На холодном подъездном полу сидел “чувак” – именно так он изредка меня звал, жонглируя ещё несколькими “брат”, “друг”, “мужик”. В подъезд через круглое окно, которое мне невероятно нравилось, лился дневной свет, делая зелёный подъезд чуть белее. Блаженная улыбка на лице “чувака” указывала на его неспособность дотерпеть до дома с наркотиком в кармане. Злости у меня к нему не было, хоть его поведение и сквозило инфантилизмом и безответственностью. Я решил присесть рядом и покурить, я не так часто вижусь с людьми и ещё реже разговариваю. Не особо разговаривал и в этот раз. “Здесь всегда так светло было? Это окно…”, – он указал на круглую застеклённую подъездную дыру, “оно… такое смешное. Оно своей формой будто заявляет: "Смотрите, круг – самый смешной образ во вселенной"”. Забавный наркотический бред. Неожиданно он заинтересовался, о чём написанная мною книга – о ней ему, естественно, поведала Арника. Мы немного обсудили мой труд. “Странная у тебя трава. Что-то внутри меня будто меняется. Пока не пойму, что, но что-то… “, он не договорил. “Растения… Растения – это круто, друг, тут ты прав. У меня дома прям целый грёбанный сад, прикинь”, он опять замолчал на несколько секунд. “А эта.. Лион, Линн – ну дерево это, чё, реально существует?”. Мне пришлось объяснить ему, что Лиян – лишь придуманный мною миф для создания более интересной и более читабельной книги. Он заметно расстроился, уставился в одну точку и меланхолично сидел секунд тридцать. “Я умру?”, он серьёзными и слегка испуганными глазами посмотрел на меня. Я был в лёгком замешательстве и сообщил ему, что умереть придётся нам всем. “Да не, я не про это. Я умру от этой болезни, как думаешь?”. Я ответил, что не знаю, он снова замолчал. Внутри него бурлили какие-то неведомые мне и ему процессы, что-то волновало его, не давало ему спокойно жить, но не портило настроение.
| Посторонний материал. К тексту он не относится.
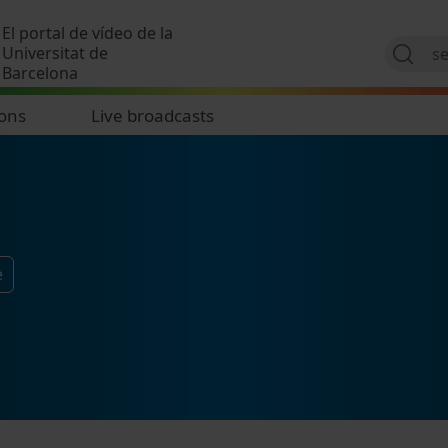
Skip to main content
El portal de vídeo de la
Universitat de
Barcelona
ions
Live broadcasts
e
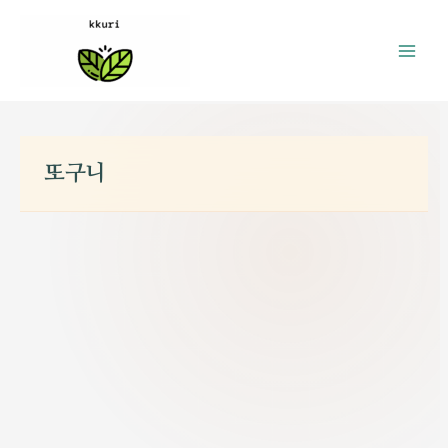
콘
텐
츠
로
건
너
또구니
뛰
기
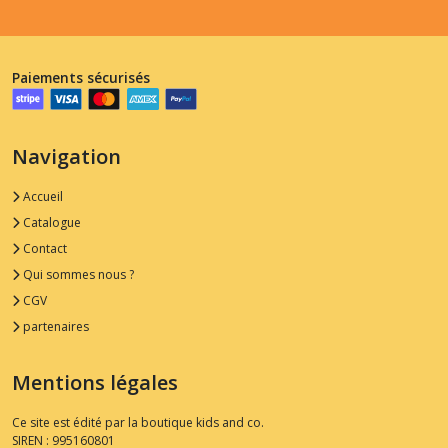
Paiements sécurisés
Navigation
Accueil
Catalogue
Contact
Qui sommes nous ?
CGV
partenaires
Mentions légales
Ce site est édité par la boutique kids and co.
SIREN : 995160801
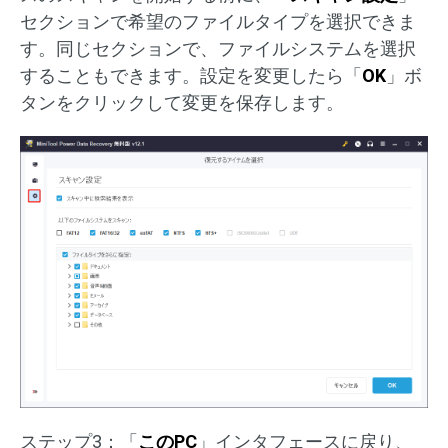
セクションで希望のファイルタイプを選択できま
す。同じセクションで、ファイルシステムを選択
することもできます。設定を変更したら「
OK
」ボ
タンをクリックして変更を保存します。
ステップ3：「
このPC
」インタフェースに戻り、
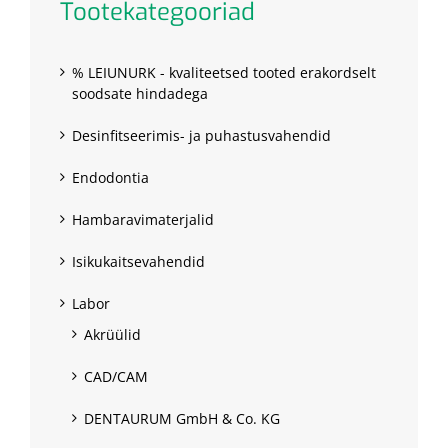
Tootekategooriad
% LEIUNURK - kvaliteetsed tooted erakordselt
soodsate hindadega
Desinfitseerimis- ja puhastusvahendid
Endodontia
Hambaravimaterjalid
Isikukaitsevahendid
Labor
Akrüülid
CAD/CAM
DENTAURUM GmbH & Co. KG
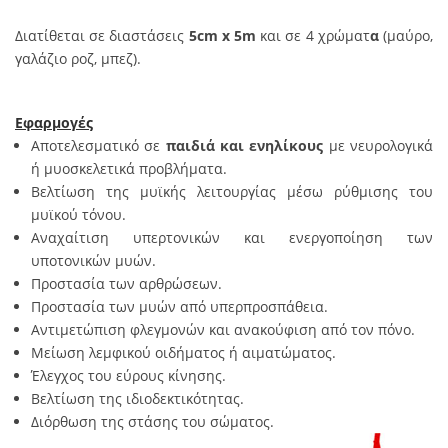
Διατίθεται σε διαστάσεις
5cm x 5m
και σε 4 χρώματ
α
(μαύρο,
γαλάζιο ροζ, μπεζ).
Εφαρμογές
Αποτελεσματικό σε
παιδιά και ενηλίκους
με νευρολογικά
ή μυοσκελετικά προβλήματα.
Βελτίωση της μυϊκής λειτουργίας μέσω ρύθμισης του
μυϊκού τόνου.
Αναχαίτιση υπερτονικών και ενεργοποίηση των
υποτονικών μυών.
Προστασία των αρθρώσεων.
Προστασία των μυών από υπερπροσπάθεια.
Αντιμετώπιση φλεγμονών και ανακούφιση από τον πόνο.
Μείωση λεμφικού οιδήματος ή αιματώματος.
Έλεγχος του εύρους κίνησης.
Βελτίωση της ιδιοδεκτικότητας.
Διόρθωση της στάσης του σώματος.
“Крутой ты чувак. Умный такой, бля, я так не умею. Че-то пробирки какие-то, книги пишешь… Круто”, он забавно, будто с пьяной головой, искренне мне льстил. Я затушил сигарету и напомнил ему о пробирке с кровью и нашей договорённости. Он попрощался. Я взялся за ручку двери, немного притормозил и спросил его имя. “Друзья зовут меня Вилли. Так что и ты называй”. “Ладно, Вилли, до встречи. Кровь не забудь занести”, я открыл дверь и вернулся к себе домой.
Глава 4.
На улице было светло и бело. Слегка прохладно – зима только успела отступить, а весна ещё не расцвела во всю силу. Образовавшийся между временами года лим был белым, пустым, промозглым и неприятным для человека. Спрятавшись в горловину куртки, я шагал, бесприветственно к редким прохожим, в дырку городского метрополитена. Встав на ступень эскалатора, я достал телефон и принялся отвечать беспокойному заместителю Академии Альтернативной Истории. Уже еду.
Вокруг было пусто – и даже несмотря на то, что город наш мал, а ненужное метро построили в подарок – людей было всегда достаточно, чтобы меня раздражать: и на тротуарах, и под землёй. Но в этот раз ощущалось давление растущей эпидемии – в освободившемся городе висела тревожность, вяло текущая из открытых окон заболевших, спрятавшихся, умерших, кашляющих, трясущихся.
Состав подкатил быстро. Осторожно, двери закрываются, и я внутри, один. Жизнь в городе едва перевалила за обед, и вряд ли кто-то даже успел доесть свой белый хлеб к супу, но привычной суетливости не было и дышалось легко, даже в шахтах метро. Надеясь, что никто больше не зайдёт, я доехал до нужной мне станции.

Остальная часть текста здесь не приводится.